Cet article sur Ecclésiaste 5.1-6 a pour sujet le danger mortel de s'approcher de Dieu par sa propre religion, car Dieu est saint et nous sommes pécheurs. Mais maintenant par Jésus, nous avons accès à la présence de Dieu et au trône de la grâce.

Source: Vanité et sagesse - Méditations sur le livre de l'Ecclésiaste. 5 pages.

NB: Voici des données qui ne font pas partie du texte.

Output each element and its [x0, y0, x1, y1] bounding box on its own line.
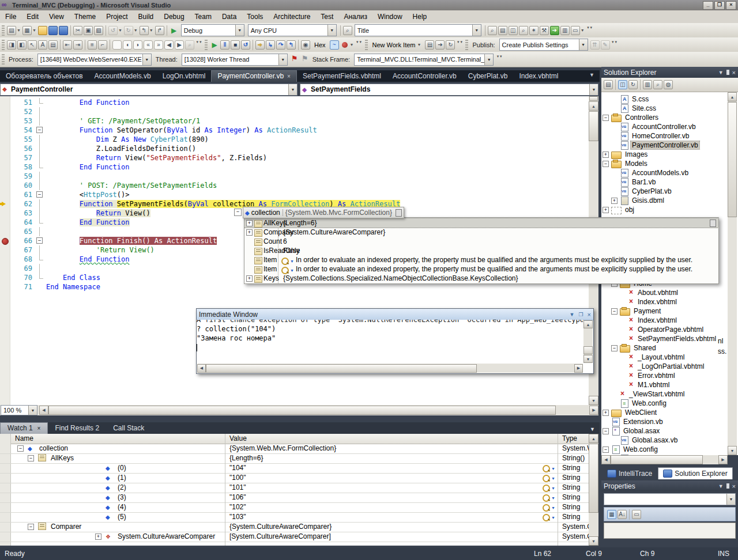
undo-icon[interactable]: ↺▼: [108, 24, 123, 36]
publish-now-icon[interactable]: ⇈: [590, 39, 600, 51]
expander-icon[interactable]: +: [603, 152, 609, 158]
magnifier-icon[interactable]: ▼: [543, 504, 555, 512]
code-line[interactable]: 58 End Function: [0, 162, 589, 172]
menu-help[interactable]: Help: [408, 12, 432, 22]
tab-list-chevron-icon[interactable]: ▼: [585, 425, 600, 434]
view-class-diagram-icon[interactable]: ⌕: [653, 79, 663, 91]
close-icon[interactable]: ×: [732, 483, 736, 490]
cut-icon[interactable]: ✂: [73, 24, 83, 36]
members-dropdown[interactable]: ◆ SetPaymentFields ▼: [300, 84, 598, 96]
publish-combo[interactable]: Create Publish Settings▼: [499, 39, 588, 51]
add-item-icon[interactable]: ▦▼: [22, 24, 37, 36]
tab-watch-1[interactable]: Watch 1×: [0, 422, 48, 434]
fold-collapse-icon[interactable]: −: [36, 127, 43, 133]
property-pages-icon[interactable]: ▭: [631, 508, 642, 520]
dock-tab-solution-explorer[interactable]: Solution Explorer: [658, 467, 732, 479]
zoom-dropdown[interactable]: 100 % ▼: [1, 405, 37, 415]
edit-publish-icon[interactable]: ✎: [600, 39, 611, 51]
tree-item-web-config[interactable]: −Web.config: [601, 445, 725, 454]
code-line[interactable]: 54− Function SetOperator(ByVal id As Int…: [0, 126, 589, 135]
types-dropdown[interactable]: ❖ PaymentController ▼: [0, 84, 298, 96]
scroll-right-icon[interactable]: ▶: [589, 406, 598, 415]
tree-item-cyberplat-vb[interactable]: CyberPlat.vb: [601, 187, 734, 196]
tree-item-site-css[interactable]: Site.css: [601, 104, 734, 113]
save-all-icon[interactable]: [58, 24, 69, 36]
redo-icon[interactable]: ↻▼: [123, 24, 139, 36]
immediate-content[interactable]: A first chance exception of type 'System…: [197, 320, 583, 362]
paste-icon[interactable]: ▧: [93, 24, 104, 36]
toolbar-overflow-icon[interactable]: ▾ ▾: [196, 40, 202, 50]
flag-red-icon[interactable]: ⚑: [289, 54, 300, 66]
tab--[interactable]: Обозреватель объектов: [0, 71, 89, 82]
expander-icon[interactable]: −: [603, 161, 609, 167]
thread-marker-icon[interactable]: ~: [329, 39, 340, 51]
find-symbol-icon[interactable]: ⌕: [487, 24, 498, 36]
pin-icon[interactable]: [710, 220, 716, 227]
tree-item-error-vbhtml[interactable]: Error.vbhtml: [601, 371, 738, 380]
code-line[interactable]: 59: [0, 172, 589, 181]
stop-icon[interactable]: ■: [230, 39, 240, 51]
scroll-thumb[interactable]: [589, 111, 598, 141]
start-debugging-icon[interactable]: ▶: [169, 24, 179, 36]
watch-row[interactable]: −AllKeys{Length=6}String(): [0, 453, 589, 464]
dock-tab-intellitrace[interactable]: IntelliTrace: [603, 468, 657, 479]
datatip-header[interactable]: ◆ collection {System.Web.Mvc.FormCollect…: [243, 207, 404, 218]
toolbar-overflow-icon[interactable]: ▾ ▾: [496, 54, 502, 65]
breakpoint-icon[interactable]: [2, 238, 9, 245]
breakpoints-window-icon[interactable]: ◉: [300, 39, 311, 51]
expander-icon[interactable]: −: [603, 428, 609, 434]
restart-icon[interactable]: ↺: [240, 39, 251, 51]
tree-item-index-vbhtml[interactable]: Index.vbhtml: [601, 316, 738, 325]
expander-icon[interactable]: −: [28, 455, 34, 461]
new-search-icon[interactable]: ✶: [529, 24, 539, 36]
view-designer-icon[interactable]: ◨: [6, 39, 17, 51]
minimize-button[interactable]: _: [703, 1, 713, 10]
watch-row[interactable]: −◆collection{System.Web.Mvc.FormCollecti…: [0, 444, 589, 454]
close-icon[interactable]: ×: [732, 69, 736, 76]
navigate-forward-icon[interactable]: ↱: [155, 24, 165, 36]
expander-icon[interactable]: +: [603, 207, 609, 213]
toolbar-overflow-icon[interactable]: ▾ ▾: [587, 25, 593, 36]
menu-анализ[interactable]: Анализ: [338, 12, 372, 22]
format-font-icon[interactable]: A: [37, 39, 48, 51]
code-line[interactable]: 56 Z.LoadFieldsDefinition(): [0, 144, 589, 153]
scroll-thumb[interactable]: [206, 364, 477, 373]
column-header-type[interactable]: Type: [560, 434, 577, 443]
tree-item-shared[interactable]: −Shared: [601, 343, 734, 353]
datatip-row[interactable]: Count6: [244, 237, 718, 246]
tree-item-webclient[interactable]: +WebClient: [601, 408, 725, 417]
watch-row[interactable]: ◆(1)"100"▼String: [0, 473, 589, 483]
tree-item-obj[interactable]: +obj: [601, 205, 725, 214]
show-next-statement-icon[interactable]: ➾: [255, 39, 265, 51]
tree-item-web-config[interactable]: Web.config: [601, 399, 734, 408]
menu-debug[interactable]: Debug: [159, 12, 189, 22]
tree-item-m1-vbhtml[interactable]: M1.vbhtml: [601, 380, 738, 389]
comment-icon[interactable]: ≡: [87, 39, 97, 51]
scroll-down-icon[interactable]: ▼: [589, 536, 598, 546]
bubble-next-icon[interactable]: ◗: [133, 39, 143, 51]
scroll-up-icon[interactable]: ▲: [589, 101, 598, 111]
tab-logon-vbhtml[interactable]: LogOn.vbhtml: [157, 71, 212, 82]
toolbar-grip[interactable]: [365, 40, 368, 50]
bubble-prev-icon[interactable]: ◖: [122, 39, 133, 51]
window-menu-icon[interactable]: ▼: [718, 483, 724, 489]
scroll-thumb[interactable]: [583, 346, 593, 354]
datatip-row[interactable]: +AllKeys{Length=6}: [244, 218, 718, 228]
toolbar-grip[interactable]: [205, 40, 208, 50]
scroll-down-icon[interactable]: ▼: [583, 355, 593, 363]
column-header-name[interactable]: Name: [13, 434, 33, 443]
tab-list-chevron-icon[interactable]: ▼: [589, 72, 594, 78]
tab-paymentcontroller-vb[interactable]: PaymentController.vb×: [211, 70, 297, 82]
code-line[interactable]: 52: [0, 107, 589, 116]
process-combo[interactable]: [13648] WebDev.WebServer40.EXE▼: [37, 54, 152, 66]
immediate-horizontal-scrollbar[interactable]: ◀ ▶: [197, 364, 583, 373]
magnifier-icon[interactable]: ▼: [543, 513, 555, 521]
pin-to-source-icon[interactable]: [396, 209, 402, 217]
find-combo[interactable]: Title▼: [355, 24, 481, 36]
resource-view-icon[interactable]: ▥: [560, 24, 570, 36]
code-line[interactable]: 60 ' POST: /Payment/SetPaymentFields: [0, 181, 589, 190]
window-menu-icon[interactable]: ▼: [570, 312, 575, 317]
watch-row[interactable]: ◆(5)"103"▼String: [0, 512, 589, 523]
window-menu-icon[interactable]: ▼: [718, 70, 724, 75]
pause-icon[interactable]: ‖: [220, 39, 230, 51]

Ecclésiaste 5 - Une zone dangereuse

« Ne te presse pas d’ouvrir la bouche, et que ton cœur ne se hâte pas d’exprimer une parole devant Dieu; car Dieu est au ciel et toi sur la terre : que tes paroles soient donc peu nombreuses. En effet, le rêve vient de la foule des soucis et la voix de l’insensé se fait entendre par une foule de paroles. Lorsque tu as fait un vœu à Dieu, ne tarde pas à l’accomplir, car il n’y a point de faveur pour les insensés : accomplis le vœu que tu as fait. Mieux vaut pour toi ne pas faire de vœu, que d’en faire un sans l’accomplir. Ne permets pas à ta bouche de faire pécher tout ton corps, et ne dis pas en présence de l’envoyé que c’est une inadvertance. Pourquoi Dieu devrait-il s’irriter de tes paroles, et ruiner l’œuvre de tes mains? Car dans la foule des rêves il y a des vanités; de même quand il y a beaucoup de paroles; c’est pourquoi, crains Dieu. »

Ecclésiaste 5.1-6

Les premières lignes de ce chapitre nous décrivent une scène bien vivante. Des hommes d’affaires quittent le marché, le bazar faudrait-il dire, et ceux de la vie politique le divan, c’est-à-dire leur assemblée, pour se diriger vers la maison de Dieu. Pourtant, leurs esprits sont préoccupés par d’autres soucis que celui de l’exercice d’une piété authentique; aussi ils n’inspirent ni admiration ni confiance. Les voici offrant sur l’autel leurs sacrifices rituels; ils se gardent pourtant de donner le moindre signe d’une humble et joyeuse soumission. Leurs prières sont des redites volubiles, aussi vaines que les moulins à prières du Tibet bouddhiste! Elles véhiculent des désirs impurs et sont souillées de mille convoitises. Ils ont hâte de prononcer devant Dieu des vœux pieux, mais une fois le danger écarté, ils ne feront rien pour les honorer! Cette maison de Dieu a davantage l’apparence d’un bazar oriental ou d’une bourse à l’occidentale, où s’affairent des monnayeurs cupides et autres agents de change à l’affût de nouveaux gains, que celle d’un sanctuaire rempli d’une atmosphère de sainte adoration.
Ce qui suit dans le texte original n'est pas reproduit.